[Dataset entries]
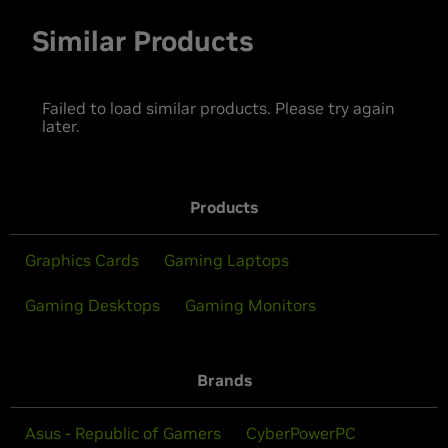
Similar Products
Failed to load similar products. Please try again
later.
Products
Graphics Cards
Gaming Laptops
Gaming Desktops
Gaming Monitors
Brands
Asus - Republic of Gamers
CyberPowerPC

* **WHAT TO WORK ON**: Where an entry holds a picture, leave the picture out and output the rest exactly.

* **ANSWER TO THIS EXERCISE**:
Similar Products
Failed to load similar products. Please try again
later.
Products
Graphics Cards
Gaming Laptops
Gaming Desktops
Gaming Monitors
Brands
Asus - Republic of Gamers
CyberPowerPC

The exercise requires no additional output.